# Required action:
The answer must be every line from the entries below that contains "cookies".

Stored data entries
★ ★ ★

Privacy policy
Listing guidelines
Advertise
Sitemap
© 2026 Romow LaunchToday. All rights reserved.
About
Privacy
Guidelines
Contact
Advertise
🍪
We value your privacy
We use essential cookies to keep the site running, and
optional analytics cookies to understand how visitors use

★ ★ ★

# Output of the exercise:
We use essential cookies to keep the site running, and
optional analytics cookies to understand how visitors use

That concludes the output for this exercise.